ABOUT THIS TASK
Omit the pictures and print exactly the lines of the listing below, starting at the first and ending at the line containing "excess electricity into".

EXTRACTED MATERIAL

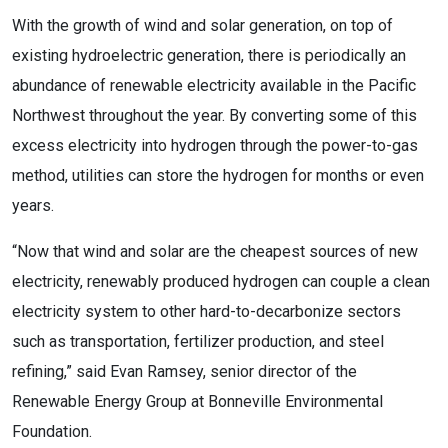
With the growth of wind and solar generation, on top of
existing hydroelectric generation, there is periodically an
abundance of renewable electricity available in the Pacific
Northwest throughout the year. By converting some of this
excess electricity into hydrogen through the power-to-gas
method, utilities can store the hydrogen for months or even
years.
“Now that wind and solar are the cheapest sources of new
electricity, renewably produced hydrogen can couple a clean
electricity system to other hard-to-decarbonize sectors
such as transportation, fertilizer production, and steel
refining,” said Evan Ramsey, senior director of the
Renewable Energy Group at Bonneville Environmental
Foundation.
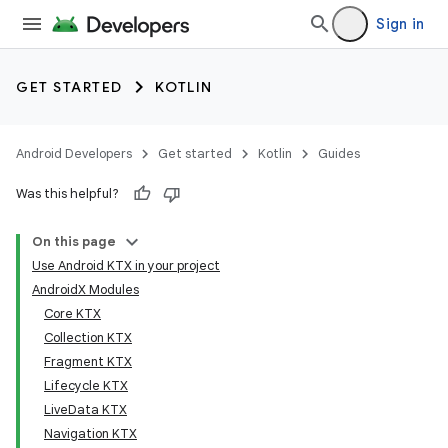
Sign in
GET STARTED
KOTLIN
Android Developers
Get started
Kotlin
Guides
Was this helpful?
On this page
Use Android KTX in your project
AndroidX Modules
Core KTX
Collection KTX
Fragment KTX
Lifecycle KTX
LiveData KTX
Navigation KTX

RESPONSE
With the growth of wind and solar generation, on top of
existing hydroelectric generation, there is periodically an
abundance of renewable electricity available in the Pacific
Northwest throughout the year. By converting some of this
excess electricity into hydrogen through the power-to-gas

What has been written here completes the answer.